Without performing dead-peer checks the server might run out of private IPs to assign to clients.

The issue could be further complicated if the user uses the same VPN identity across multiple devices. It appears iOS 10 may send an INITIAL_CONTACT notification in each IKE_INIT_SA request indicating any previous IKE SAs from that identity should be closed.

When using a laptop and a phone concurrently with the same identity each device’s session would continually be reset.

I haven’t yet confirmed or isolated the cause of these new observations, but if they are bugs or behaviors of iOS’ IKEv2 client turning off DPD checks rather than just raising the interval could have adverse effects like IP depletion.

I’ll continue trying to isolate and identify the behaviors I’m seeing.

[jplock]

Would it make sense to enable dead peer detection, but only on zesty?

when: ansible_distribution_release == 'zesty'

I can submit a PR for this if we can do this.

[jackivanov]

We don't support Zesty yet. In progress #449

[davidemyers]

Since this has been re-opened I'll add a few more observations on using strongSwan 5.5.1 with iOS 10.

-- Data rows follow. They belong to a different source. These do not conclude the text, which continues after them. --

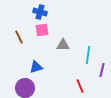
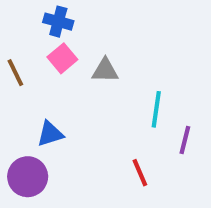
pink square: (42, 30) -> (62, 58), turned -32
gray triangle: (63, 45) -> (105, 71), moved

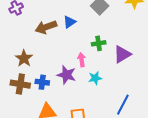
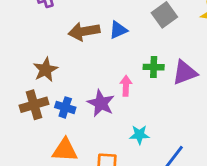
purple triangle: (122, 54) -> (185, 73), moved
cyan star: (95, 78) -> (139, 135), moved
brown cross: (20, 84) -> (34, 105), turned -36

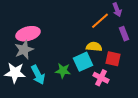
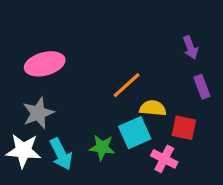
orange line: (100, 21) -> (127, 85), moved
pink ellipse: (28, 34) -> (45, 64), moved

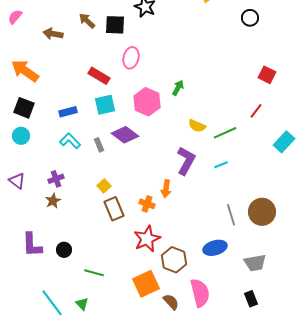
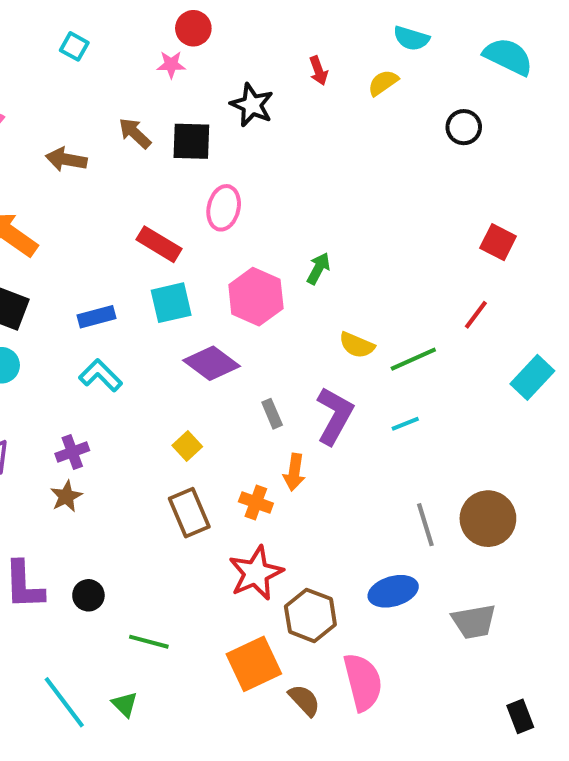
gray rectangle: (99, 145) -> (272, 414), moved
yellow square: (104, 186) -> (187, 446), moved
black rectangle: (251, 299) -> (520, 716), moved

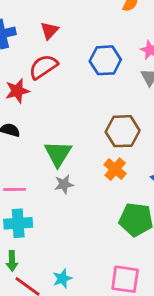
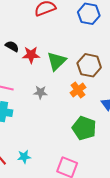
red star: (17, 91) -> (31, 55), moved
green triangle: (58, 154) -> (56, 61), moved

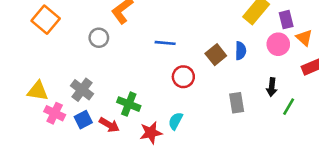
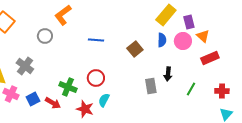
blue semicircle: (241, 51) -> (162, 40), moved
red circle: (183, 77) -> (96, 78), moved
black arrow: (272, 87) -> (168, 74), moved
gray cross: (82, 90) -> (25, 66), moved
red star: (151, 133) -> (85, 109), turned 30

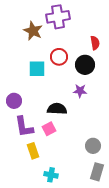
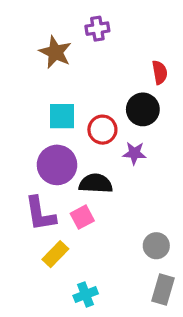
purple cross: (58, 17) -> (97, 29), size x0.6
red circle: (59, 57) -> (102, 130), moved
purple circle: (14, 101) -> (57, 165), moved, size x1.5
yellow rectangle: (33, 151) -> (55, 254), turned 63
cyan cross: (51, 175) -> (86, 295), turned -32

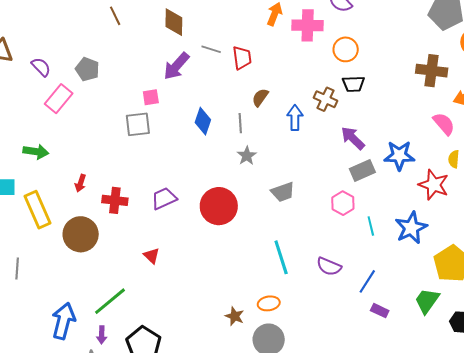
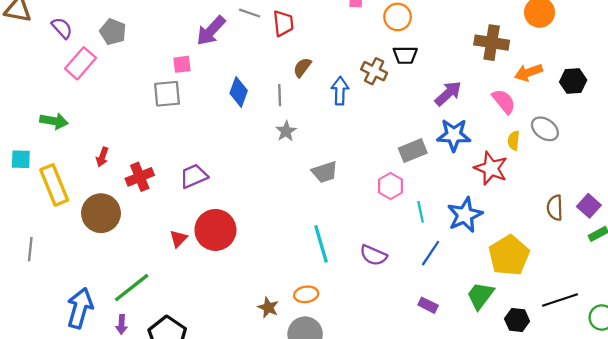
purple arrow: (353, 138) -> (448, 93), moved, turned 92
red cross: (115, 200) -> (140, 177), turned -30
red circle: (219, 206) -> (215, 230), moved
red triangle: (152, 256) -> (178, 239), turned 30
blue line: (367, 281) -> (431, 253), moved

I spent some time trying many different permutations of uniqueids, dpdaction, and dpddelay and still had issues with iOS devices having trouble reconnecting when more than one device was connected. A single device seems to reconnect successfully.

Also, when a device is struggling to reconnect I see no logging output from charon. It's like IPsec occasionally fails to listen for new connections right after a connection is established, but that's just a guess.